[Dataset entries]
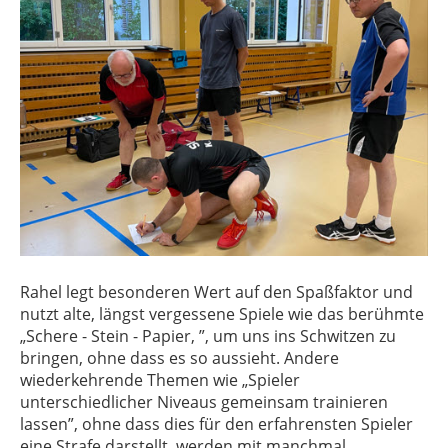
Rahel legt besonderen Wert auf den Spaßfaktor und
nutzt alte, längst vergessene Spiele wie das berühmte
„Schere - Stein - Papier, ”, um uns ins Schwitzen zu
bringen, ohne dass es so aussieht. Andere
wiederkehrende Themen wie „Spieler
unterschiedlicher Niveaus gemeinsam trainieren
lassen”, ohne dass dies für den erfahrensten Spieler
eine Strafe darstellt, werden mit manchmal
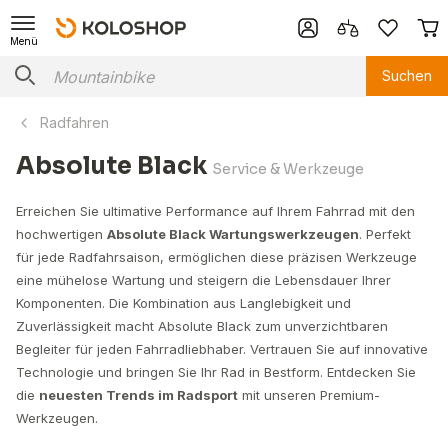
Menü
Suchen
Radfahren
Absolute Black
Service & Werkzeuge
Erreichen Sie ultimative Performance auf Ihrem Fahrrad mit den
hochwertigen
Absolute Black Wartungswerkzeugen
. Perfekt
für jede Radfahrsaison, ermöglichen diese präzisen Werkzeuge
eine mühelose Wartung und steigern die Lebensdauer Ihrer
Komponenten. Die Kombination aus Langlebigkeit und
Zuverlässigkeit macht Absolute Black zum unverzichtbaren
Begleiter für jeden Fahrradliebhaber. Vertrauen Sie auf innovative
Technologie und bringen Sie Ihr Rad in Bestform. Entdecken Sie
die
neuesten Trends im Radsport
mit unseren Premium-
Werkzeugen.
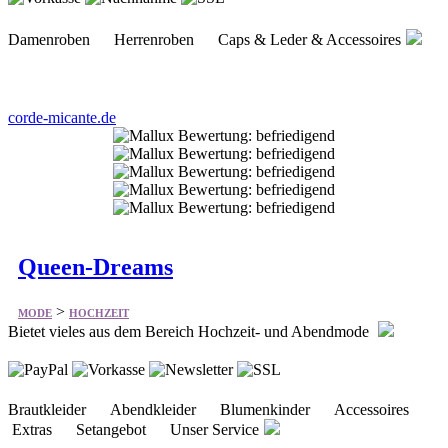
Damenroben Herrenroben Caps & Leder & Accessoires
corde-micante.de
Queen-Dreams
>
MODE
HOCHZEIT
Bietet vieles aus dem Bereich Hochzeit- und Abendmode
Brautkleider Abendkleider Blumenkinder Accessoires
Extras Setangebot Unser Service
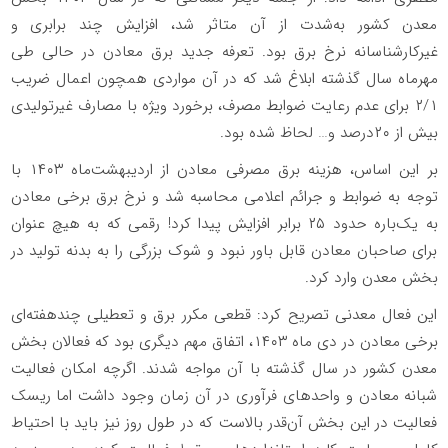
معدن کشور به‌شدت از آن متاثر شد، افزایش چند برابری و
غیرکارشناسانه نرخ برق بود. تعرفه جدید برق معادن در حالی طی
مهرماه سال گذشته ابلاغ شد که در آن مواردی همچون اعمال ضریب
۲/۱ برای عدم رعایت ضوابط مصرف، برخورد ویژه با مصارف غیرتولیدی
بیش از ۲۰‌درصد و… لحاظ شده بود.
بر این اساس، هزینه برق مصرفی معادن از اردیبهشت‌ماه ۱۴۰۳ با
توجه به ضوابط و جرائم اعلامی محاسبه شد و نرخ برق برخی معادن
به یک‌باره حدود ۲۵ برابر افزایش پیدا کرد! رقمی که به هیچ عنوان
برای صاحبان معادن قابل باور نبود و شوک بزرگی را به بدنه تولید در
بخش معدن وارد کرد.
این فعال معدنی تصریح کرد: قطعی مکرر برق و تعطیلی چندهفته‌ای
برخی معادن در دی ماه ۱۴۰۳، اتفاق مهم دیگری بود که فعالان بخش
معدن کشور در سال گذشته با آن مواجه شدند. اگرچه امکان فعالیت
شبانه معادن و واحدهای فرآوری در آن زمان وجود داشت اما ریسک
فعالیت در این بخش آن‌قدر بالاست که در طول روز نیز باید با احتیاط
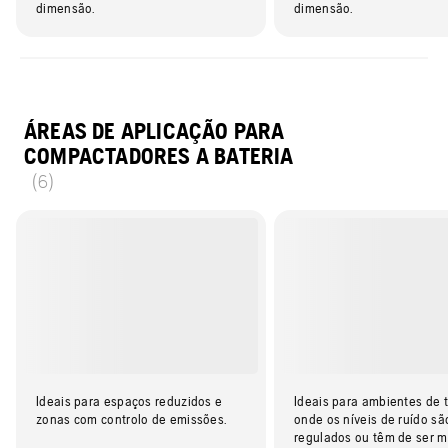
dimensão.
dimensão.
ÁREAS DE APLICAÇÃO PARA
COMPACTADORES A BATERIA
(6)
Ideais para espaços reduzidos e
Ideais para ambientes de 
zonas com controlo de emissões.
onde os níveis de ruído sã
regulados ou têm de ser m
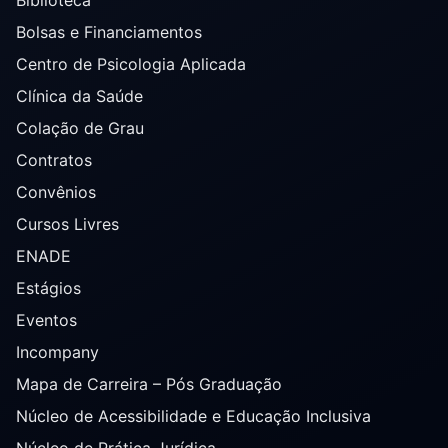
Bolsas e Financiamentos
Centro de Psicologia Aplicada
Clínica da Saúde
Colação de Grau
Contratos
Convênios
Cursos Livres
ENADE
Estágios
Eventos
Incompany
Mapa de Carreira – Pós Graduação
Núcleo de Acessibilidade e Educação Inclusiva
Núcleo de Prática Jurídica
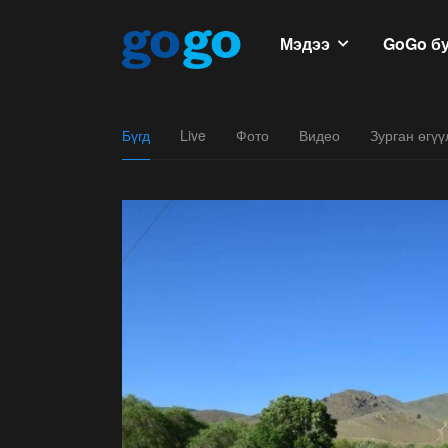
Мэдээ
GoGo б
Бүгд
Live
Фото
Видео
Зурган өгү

...

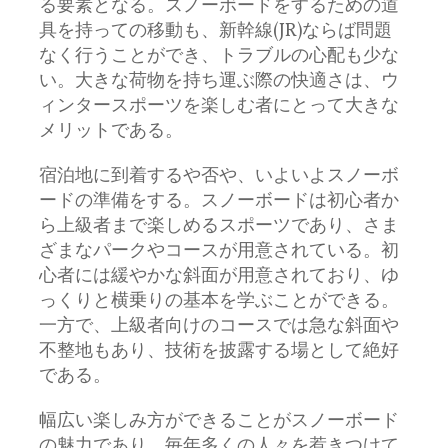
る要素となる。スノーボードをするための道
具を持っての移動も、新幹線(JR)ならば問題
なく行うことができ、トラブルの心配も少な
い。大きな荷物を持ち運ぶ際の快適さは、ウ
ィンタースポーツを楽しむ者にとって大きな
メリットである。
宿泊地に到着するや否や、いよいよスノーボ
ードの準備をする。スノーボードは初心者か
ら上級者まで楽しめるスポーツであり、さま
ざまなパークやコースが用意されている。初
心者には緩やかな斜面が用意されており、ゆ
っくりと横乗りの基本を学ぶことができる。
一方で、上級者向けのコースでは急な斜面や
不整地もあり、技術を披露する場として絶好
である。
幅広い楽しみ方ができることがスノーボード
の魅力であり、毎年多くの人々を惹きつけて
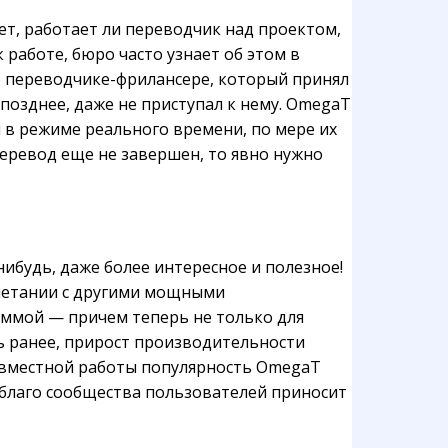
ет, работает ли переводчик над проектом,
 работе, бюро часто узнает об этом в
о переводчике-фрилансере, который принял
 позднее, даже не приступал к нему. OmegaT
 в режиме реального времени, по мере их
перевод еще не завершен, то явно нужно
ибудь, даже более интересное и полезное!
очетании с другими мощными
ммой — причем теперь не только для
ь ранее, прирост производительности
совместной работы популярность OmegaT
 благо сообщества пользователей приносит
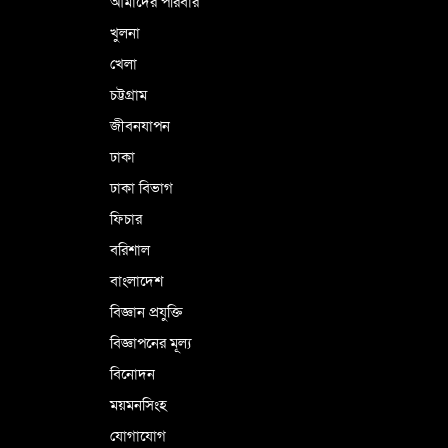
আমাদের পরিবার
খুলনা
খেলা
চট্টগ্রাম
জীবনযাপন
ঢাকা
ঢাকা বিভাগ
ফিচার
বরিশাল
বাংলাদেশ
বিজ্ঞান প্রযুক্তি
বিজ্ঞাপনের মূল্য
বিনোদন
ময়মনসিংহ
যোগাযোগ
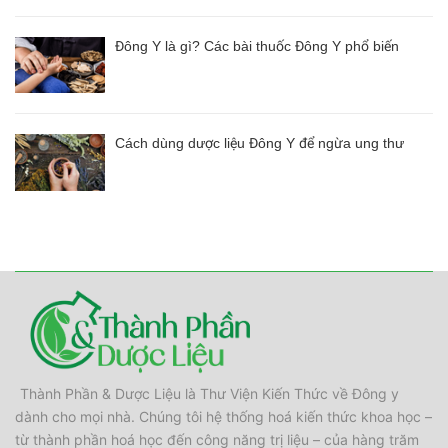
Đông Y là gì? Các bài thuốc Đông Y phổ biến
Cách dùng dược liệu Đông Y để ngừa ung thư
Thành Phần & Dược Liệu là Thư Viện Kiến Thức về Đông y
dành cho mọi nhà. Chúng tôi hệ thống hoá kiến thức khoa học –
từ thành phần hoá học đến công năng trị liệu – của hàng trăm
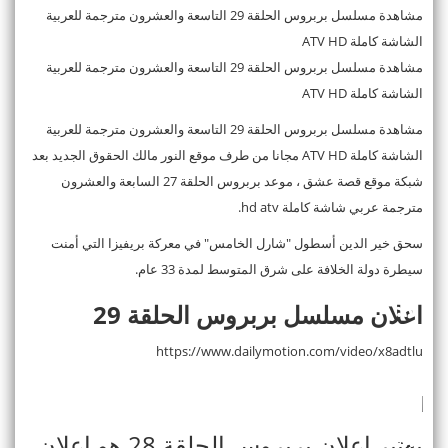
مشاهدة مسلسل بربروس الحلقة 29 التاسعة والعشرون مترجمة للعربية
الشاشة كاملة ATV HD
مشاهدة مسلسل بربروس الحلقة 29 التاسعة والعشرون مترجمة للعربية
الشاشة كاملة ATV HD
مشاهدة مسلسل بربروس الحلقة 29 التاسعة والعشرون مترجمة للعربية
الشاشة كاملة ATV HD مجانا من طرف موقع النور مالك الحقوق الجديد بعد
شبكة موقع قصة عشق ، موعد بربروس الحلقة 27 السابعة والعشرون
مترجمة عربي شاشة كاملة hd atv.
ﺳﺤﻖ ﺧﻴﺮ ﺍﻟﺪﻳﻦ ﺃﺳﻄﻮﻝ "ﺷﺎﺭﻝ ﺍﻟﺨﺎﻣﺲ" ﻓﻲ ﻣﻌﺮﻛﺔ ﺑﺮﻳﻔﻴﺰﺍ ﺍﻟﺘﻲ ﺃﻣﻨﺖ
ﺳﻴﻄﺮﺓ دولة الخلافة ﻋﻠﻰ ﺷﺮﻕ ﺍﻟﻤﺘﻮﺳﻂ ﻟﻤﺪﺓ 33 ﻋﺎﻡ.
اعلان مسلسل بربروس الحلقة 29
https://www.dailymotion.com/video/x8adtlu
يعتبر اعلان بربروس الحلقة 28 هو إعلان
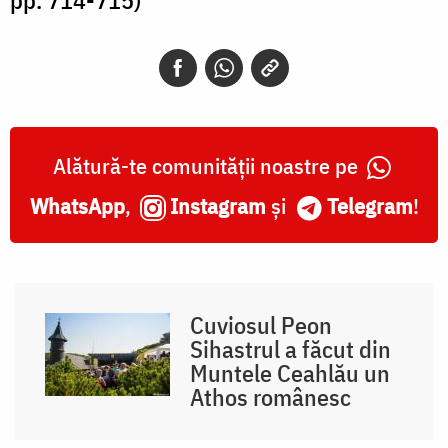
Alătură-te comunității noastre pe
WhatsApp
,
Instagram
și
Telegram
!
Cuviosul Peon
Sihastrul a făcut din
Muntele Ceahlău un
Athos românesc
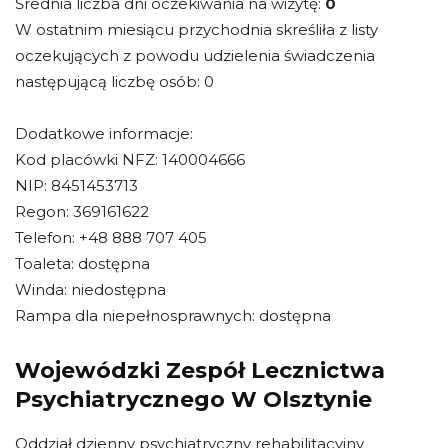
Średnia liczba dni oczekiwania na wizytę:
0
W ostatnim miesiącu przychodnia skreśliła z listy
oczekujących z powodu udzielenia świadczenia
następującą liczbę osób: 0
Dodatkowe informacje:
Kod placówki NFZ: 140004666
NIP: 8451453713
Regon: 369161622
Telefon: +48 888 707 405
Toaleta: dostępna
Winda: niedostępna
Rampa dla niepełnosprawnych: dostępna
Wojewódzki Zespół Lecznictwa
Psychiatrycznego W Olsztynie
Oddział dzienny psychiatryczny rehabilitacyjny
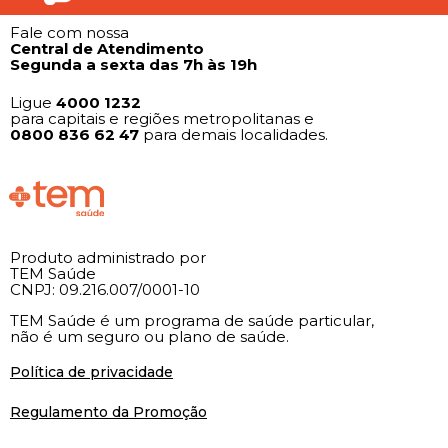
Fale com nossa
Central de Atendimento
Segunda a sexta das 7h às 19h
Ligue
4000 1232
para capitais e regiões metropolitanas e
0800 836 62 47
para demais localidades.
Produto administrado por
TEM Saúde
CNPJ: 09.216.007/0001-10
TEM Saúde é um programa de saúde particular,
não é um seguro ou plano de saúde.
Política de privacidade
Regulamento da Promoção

==

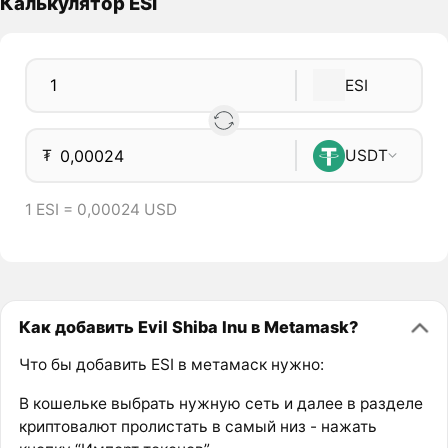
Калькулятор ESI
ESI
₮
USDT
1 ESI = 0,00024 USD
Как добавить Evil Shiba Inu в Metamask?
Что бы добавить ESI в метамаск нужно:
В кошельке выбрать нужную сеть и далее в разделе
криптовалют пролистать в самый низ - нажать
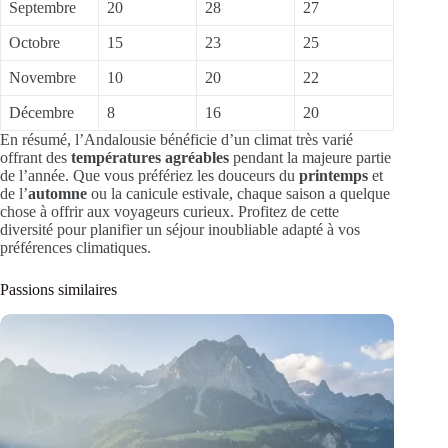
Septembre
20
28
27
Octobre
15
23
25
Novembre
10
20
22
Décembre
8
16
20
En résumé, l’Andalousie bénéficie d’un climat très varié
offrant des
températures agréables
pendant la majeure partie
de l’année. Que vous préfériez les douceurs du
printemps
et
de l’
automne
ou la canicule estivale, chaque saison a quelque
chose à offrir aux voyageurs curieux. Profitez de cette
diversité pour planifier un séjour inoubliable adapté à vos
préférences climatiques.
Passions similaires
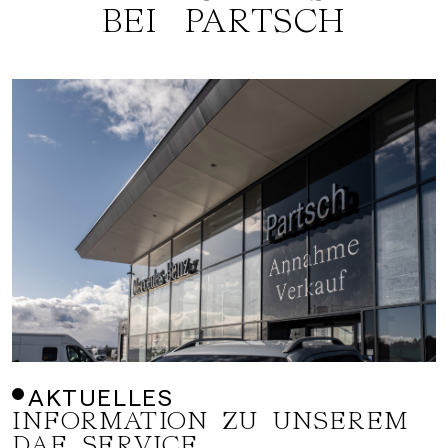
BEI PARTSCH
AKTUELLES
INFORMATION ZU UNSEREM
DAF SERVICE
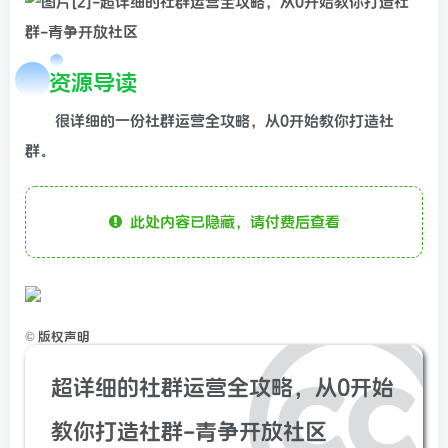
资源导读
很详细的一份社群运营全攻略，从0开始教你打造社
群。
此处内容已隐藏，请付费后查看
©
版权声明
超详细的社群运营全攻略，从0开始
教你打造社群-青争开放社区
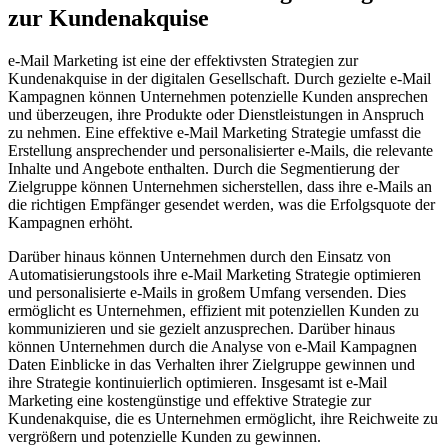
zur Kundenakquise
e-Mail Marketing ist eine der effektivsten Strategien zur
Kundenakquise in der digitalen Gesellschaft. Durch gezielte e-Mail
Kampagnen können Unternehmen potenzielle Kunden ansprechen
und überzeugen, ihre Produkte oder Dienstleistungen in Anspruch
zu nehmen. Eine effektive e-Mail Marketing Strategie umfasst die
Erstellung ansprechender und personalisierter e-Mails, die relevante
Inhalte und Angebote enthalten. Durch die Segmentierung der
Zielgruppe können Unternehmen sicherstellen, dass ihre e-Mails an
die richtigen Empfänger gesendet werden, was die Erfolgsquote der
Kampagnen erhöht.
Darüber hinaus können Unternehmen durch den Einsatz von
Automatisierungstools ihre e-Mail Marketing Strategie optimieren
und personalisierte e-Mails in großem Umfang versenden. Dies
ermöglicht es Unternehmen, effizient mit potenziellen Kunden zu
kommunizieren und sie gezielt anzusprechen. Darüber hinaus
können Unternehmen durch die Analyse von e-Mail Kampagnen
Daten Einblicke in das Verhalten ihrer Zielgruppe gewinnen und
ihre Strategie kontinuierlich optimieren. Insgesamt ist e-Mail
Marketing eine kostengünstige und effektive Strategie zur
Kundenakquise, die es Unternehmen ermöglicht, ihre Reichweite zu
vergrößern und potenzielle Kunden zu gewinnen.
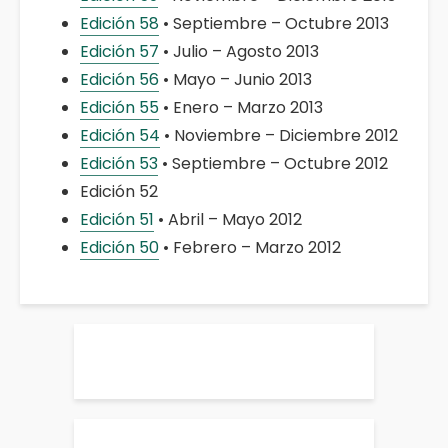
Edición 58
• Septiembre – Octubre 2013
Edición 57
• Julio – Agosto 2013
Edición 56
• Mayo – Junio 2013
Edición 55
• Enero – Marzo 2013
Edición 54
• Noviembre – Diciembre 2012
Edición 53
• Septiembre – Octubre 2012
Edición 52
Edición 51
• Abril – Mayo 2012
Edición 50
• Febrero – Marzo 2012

▸ **ASSIGNED TASK**
What do the entries above read from the line containing "Rahel legt besonderen" through the line containing "Brautkleider Abendkleider Blumenkinder"? Output those lines exactly, both ends included, with the pictures left out.

▸ **RESPONSE**
Rahel legt besonderen Wert auf den Spaßfaktor und
nutzt alte, längst vergessene Spiele wie das berühmte
„Schere - Stein - Papier, ”, um uns ins Schwitzen zu
bringen, ohne dass es so aussieht. Andere
wiederkehrende Themen wie „Spieler
unterschiedlicher Niveaus gemeinsam trainieren
lassen”, ohne dass dies für den erfahrensten Spieler
eine Strafe darstellt, werden mit manchmal
Menü
Suchen
Radfahren
Absolute Black
Service & Werkzeuge
Erreichen Sie ultimative Performance auf Ihrem Fahrrad mit den
hochwertigen
Absolute Black Wartungswerkzeugen
. Perfekt
für jede Radfahrsaison, ermöglichen diese präzisen Werkzeuge
eine mühelose Wartung und steigern die Lebensdauer Ihrer
Komponenten. Die Kombination aus Langlebigkeit und
Zuverlässigkeit macht Absolute Black zum unverzichtbaren
Begleiter für jeden Fahrradliebhaber. Vertrauen Sie auf innovative
Technologie und bringen Sie Ihr Rad in Bestform. Entdecken Sie
die
neuesten Trends im Radsport
mit unseren Premium-
Werkzeugen.
Damenroben Herrenroben Caps & Leder & Accessoires
corde-micante.de
Queen-Dreams
>
MODE
HOCHZEIT
Bietet vieles aus dem Bereich Hochzeit- und Abendmode
Brautkleider Abendkleider Blumenkinder Accessoires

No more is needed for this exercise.